Copy every line in the records below that contains the word "Etude".

### DATASET ENTRIES
= Beginning of Section =

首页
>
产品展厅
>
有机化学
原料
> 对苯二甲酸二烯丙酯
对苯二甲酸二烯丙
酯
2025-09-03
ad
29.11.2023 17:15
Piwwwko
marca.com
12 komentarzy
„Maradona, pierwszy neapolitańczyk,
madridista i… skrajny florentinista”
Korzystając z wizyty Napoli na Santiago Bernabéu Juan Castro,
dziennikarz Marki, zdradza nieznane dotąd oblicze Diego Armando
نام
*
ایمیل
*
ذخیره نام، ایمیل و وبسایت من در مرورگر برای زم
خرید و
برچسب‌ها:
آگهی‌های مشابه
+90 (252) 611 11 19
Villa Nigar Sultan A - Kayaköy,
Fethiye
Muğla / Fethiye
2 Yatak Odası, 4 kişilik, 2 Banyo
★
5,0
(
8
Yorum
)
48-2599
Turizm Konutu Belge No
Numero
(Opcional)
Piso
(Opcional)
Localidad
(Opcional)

= End of Section =
= Beginning of Section =

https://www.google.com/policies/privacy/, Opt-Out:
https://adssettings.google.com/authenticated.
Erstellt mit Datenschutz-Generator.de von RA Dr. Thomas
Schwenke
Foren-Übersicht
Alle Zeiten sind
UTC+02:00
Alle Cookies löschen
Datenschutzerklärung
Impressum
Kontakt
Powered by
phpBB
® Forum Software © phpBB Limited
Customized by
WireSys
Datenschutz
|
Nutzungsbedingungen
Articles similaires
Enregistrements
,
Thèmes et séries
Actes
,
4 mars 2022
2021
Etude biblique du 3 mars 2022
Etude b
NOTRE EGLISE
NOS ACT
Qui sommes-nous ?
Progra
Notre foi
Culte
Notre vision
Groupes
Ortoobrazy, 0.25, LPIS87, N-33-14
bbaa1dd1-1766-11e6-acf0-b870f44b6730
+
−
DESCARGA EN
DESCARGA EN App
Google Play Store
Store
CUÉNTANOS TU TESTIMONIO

= End of Section =

### SOLUTION
Etude biblique du 3 mars 2022
Etude b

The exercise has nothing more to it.